Menyadari Adanya Problem

Menyadari Adanya Problem

Prof Dr Nasaruddin Umar MA, Guru Besar Ilmu Tafsir Fakultas Ushuluddin UIN Syarif Hidayatullah Jakarta, Imam Besar Masjid Istiqlal

Allah tidak membebani seseorang melainkan sesuai dengan kesanggupannya. Ia mendapat pahala (dari kebajikan) yang diusahakannya dan ia mendapat siksa (dari kejahatan) yang dikerjakannya.

(Mereka berdoa): "Ya Tuhan kami, janganlah Engkau hukum kami jika kami lupa atau kami bersalah. Ya Tuhan kami, janganlah Engkau bebankan kepada kami beban yang berat sebagaimana Engkau bebankan kepada orang-orang yang sebelum kami. Ya Tuhan kami, janganlah Engkau pikulkan kepada kami apa yang tak sanggup kami memikulnya. Beri maaflah kami, ampunilah kami, dan rahmatilah kami.
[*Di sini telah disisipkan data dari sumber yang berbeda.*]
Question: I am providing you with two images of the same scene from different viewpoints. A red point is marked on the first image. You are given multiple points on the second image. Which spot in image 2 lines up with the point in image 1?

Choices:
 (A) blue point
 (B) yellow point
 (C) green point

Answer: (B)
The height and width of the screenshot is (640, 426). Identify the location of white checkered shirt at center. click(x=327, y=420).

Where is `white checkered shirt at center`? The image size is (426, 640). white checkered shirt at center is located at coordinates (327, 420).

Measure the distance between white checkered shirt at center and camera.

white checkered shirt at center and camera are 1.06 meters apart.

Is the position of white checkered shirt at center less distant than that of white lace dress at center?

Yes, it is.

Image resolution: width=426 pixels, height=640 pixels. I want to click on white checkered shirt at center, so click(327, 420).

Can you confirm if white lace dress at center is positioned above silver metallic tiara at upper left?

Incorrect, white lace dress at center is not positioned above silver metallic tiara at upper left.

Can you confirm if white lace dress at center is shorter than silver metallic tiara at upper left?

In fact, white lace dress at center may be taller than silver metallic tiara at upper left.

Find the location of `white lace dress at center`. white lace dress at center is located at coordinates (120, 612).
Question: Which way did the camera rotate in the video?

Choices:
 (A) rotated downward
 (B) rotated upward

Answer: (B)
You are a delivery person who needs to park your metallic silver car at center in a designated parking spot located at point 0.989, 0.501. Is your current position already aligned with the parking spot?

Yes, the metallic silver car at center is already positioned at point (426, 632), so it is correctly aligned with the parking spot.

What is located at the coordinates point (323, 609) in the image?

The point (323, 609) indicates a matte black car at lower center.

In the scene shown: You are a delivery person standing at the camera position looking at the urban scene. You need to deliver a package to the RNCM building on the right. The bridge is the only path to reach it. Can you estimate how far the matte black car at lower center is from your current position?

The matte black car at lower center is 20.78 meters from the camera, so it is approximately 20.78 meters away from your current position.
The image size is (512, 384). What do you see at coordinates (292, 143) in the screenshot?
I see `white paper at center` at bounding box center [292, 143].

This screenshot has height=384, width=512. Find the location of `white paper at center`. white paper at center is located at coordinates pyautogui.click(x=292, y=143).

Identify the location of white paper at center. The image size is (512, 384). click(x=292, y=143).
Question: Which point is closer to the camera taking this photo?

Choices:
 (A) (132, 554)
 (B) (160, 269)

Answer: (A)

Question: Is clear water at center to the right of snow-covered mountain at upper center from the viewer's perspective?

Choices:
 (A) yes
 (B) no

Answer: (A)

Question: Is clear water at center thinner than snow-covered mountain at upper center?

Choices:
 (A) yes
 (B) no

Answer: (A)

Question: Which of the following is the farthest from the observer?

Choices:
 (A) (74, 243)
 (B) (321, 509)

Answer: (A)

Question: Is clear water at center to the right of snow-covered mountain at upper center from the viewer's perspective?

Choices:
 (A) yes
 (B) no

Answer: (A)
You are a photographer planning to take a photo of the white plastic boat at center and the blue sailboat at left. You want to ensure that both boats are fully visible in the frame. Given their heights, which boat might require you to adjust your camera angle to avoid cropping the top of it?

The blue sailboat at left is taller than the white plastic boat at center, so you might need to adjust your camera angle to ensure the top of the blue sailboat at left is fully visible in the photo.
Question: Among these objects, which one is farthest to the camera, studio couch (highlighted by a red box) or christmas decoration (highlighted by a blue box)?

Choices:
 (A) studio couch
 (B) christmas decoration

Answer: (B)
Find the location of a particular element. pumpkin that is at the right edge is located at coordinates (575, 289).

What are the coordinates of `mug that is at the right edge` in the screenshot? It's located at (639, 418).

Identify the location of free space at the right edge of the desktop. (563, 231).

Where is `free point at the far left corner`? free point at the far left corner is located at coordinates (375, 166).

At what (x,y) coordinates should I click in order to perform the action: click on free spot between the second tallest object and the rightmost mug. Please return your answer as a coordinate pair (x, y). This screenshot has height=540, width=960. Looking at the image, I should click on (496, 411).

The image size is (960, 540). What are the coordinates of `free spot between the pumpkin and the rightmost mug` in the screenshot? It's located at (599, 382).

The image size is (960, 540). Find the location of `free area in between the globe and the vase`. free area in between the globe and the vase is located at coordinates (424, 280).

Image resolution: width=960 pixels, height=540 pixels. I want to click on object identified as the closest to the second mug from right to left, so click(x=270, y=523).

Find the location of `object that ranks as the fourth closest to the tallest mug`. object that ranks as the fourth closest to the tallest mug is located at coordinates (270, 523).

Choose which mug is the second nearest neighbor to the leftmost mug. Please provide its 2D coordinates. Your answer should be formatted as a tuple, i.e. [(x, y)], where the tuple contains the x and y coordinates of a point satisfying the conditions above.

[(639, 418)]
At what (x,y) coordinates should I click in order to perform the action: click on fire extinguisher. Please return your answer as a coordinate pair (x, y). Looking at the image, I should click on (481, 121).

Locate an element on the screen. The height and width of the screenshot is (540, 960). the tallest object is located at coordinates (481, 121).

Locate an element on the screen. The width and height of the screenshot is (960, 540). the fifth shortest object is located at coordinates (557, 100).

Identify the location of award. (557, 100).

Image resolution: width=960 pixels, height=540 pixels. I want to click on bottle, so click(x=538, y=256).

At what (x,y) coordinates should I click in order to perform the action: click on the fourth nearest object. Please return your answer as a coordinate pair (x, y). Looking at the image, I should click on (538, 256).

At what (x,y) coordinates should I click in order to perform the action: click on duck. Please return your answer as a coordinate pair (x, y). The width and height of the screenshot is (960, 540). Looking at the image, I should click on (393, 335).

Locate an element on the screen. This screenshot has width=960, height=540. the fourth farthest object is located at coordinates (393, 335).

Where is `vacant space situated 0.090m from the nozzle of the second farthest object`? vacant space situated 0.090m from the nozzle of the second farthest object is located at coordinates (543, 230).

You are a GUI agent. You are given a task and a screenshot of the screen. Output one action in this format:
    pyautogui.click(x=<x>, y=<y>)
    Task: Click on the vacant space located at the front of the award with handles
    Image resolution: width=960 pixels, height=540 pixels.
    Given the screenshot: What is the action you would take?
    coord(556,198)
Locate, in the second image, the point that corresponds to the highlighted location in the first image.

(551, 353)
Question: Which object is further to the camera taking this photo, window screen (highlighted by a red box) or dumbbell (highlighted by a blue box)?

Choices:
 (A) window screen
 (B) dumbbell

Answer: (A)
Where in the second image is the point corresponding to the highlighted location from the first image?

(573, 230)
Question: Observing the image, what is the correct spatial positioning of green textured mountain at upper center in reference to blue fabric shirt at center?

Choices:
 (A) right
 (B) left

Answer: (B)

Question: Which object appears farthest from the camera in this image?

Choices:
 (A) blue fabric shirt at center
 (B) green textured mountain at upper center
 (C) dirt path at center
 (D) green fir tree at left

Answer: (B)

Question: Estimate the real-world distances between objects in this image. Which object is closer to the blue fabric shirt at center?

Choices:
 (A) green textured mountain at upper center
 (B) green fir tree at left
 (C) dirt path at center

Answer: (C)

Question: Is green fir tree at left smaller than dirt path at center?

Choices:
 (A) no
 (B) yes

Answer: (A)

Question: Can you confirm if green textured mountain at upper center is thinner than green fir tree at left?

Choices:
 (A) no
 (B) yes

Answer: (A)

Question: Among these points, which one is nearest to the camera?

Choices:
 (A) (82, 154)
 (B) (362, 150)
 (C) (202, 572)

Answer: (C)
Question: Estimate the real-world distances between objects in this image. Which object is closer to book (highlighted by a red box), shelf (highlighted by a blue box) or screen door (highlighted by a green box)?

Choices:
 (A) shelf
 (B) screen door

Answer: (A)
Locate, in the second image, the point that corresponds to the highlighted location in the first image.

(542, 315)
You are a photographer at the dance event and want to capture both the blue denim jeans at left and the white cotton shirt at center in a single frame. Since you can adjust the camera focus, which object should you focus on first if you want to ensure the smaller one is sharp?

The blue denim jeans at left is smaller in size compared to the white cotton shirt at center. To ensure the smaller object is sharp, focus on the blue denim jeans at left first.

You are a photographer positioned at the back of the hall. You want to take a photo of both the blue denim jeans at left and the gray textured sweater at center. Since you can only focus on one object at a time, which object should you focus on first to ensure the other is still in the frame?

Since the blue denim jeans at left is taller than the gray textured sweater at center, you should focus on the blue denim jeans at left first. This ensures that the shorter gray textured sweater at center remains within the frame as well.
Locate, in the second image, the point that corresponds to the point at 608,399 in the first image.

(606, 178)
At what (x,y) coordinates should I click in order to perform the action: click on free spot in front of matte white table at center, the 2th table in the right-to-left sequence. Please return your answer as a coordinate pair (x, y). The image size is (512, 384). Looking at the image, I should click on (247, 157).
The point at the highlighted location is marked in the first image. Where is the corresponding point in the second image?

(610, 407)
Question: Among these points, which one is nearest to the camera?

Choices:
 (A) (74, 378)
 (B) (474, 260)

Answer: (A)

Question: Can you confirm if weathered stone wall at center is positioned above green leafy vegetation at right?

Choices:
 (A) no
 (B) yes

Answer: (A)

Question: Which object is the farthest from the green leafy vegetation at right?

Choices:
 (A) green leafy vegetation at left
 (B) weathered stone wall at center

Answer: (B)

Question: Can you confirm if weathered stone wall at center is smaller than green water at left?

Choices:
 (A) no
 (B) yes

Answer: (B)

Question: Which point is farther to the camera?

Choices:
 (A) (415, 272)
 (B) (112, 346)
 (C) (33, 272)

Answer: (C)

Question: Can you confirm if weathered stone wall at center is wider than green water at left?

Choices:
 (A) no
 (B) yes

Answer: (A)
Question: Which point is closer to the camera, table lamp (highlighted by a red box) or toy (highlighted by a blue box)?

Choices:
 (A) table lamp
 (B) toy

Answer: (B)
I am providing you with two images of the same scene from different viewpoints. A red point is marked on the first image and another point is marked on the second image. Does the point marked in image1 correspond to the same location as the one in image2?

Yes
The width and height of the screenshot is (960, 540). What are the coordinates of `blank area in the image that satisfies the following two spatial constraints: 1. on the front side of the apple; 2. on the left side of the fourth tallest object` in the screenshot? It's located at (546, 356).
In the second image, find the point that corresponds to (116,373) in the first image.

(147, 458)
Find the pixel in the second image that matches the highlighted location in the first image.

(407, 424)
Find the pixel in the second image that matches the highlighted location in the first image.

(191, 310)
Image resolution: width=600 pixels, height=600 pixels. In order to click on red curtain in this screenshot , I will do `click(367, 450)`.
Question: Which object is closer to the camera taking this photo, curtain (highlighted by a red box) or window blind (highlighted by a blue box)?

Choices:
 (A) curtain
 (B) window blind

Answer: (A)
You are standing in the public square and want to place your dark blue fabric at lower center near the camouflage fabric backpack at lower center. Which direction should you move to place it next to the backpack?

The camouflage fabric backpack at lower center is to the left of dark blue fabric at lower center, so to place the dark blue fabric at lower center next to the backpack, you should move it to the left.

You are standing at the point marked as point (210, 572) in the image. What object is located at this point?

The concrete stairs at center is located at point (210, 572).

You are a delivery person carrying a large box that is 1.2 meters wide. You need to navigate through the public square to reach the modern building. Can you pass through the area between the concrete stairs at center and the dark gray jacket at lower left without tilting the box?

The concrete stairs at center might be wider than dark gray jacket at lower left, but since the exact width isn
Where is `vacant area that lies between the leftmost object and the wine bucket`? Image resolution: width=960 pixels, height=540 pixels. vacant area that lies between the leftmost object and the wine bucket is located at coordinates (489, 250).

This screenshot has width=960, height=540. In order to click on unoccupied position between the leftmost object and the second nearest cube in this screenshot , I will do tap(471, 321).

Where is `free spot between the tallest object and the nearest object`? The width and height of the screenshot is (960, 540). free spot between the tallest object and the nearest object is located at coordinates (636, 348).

Engkaulah Penolong kami, maka tolonglah kami terhadap kaum yang kafir". (QS al-Baqarah/2:286).

Tak seorang pun bisa lolos di dalam kekhilafan dan kekeliruan. Memahami dan mengidentifikasi persoalan-persoalan pribadi (personal problems) berarti separuh problem dan beban hidup sudah terselesaikan. Beban hidup sering kali terasa berat bukan karena besarnya problem yang menumpuk di atas pundak, tetapi seringkali hanya karena kita tidak mampu memetakan problem itu.

Ada kalanya beban-beban hidup yang dirasakan itu sesungguhnya lebih merupakan problem psikologis ketimbang sebagai the real problems.

Terkadang hanya merupakan sebuah tantangan tetapi dirasakan sebagai persoalan. Pertama kali kita harus mampu memilah mana yang the real problems, mana yang hanya merupakan tantangan (challenge). Tantangan tidak mesti harus dianggap problem.

Problem diri kita sesungguhnya tidak terlalu berat, apalagi over weight. Justru tantangan itu dapat dimanfaatkan untuk mengangkat (up-grade) diri kita sehingga problem sesungguhnya bisa diselesaikan dengan full capability, sebagaimana diisyaratkan dalam ayat tersebut di atas.

Personal problems yang sering dirasakan oleh banyak orang ialah, pertama, adanya jarak antara tuntutan kerja dan kecenderungan hati nurani. Kata hatinya sesungguhnya tidak setuju dengan pekerjaannya, tetapi apa boleh buat, yang tersedia baginya hanya pekerjaan itu. Sehingga yang bersangkutan tidak pernah merasa full capacity di dalam melaksanakan pekerjaannya. Akibatnya, ia banyak tersedot energi di dalam pekerjaannya.

Dampaknya bisa ke mana-mana, bisa sampai kepada keluarga. Cara mengatasinya ialah penyerahan diri secara penuh kepada Allah SWT. Kita bisa menyabarkan diri kita dengan menerima pekerjaan itu sebagai takdir.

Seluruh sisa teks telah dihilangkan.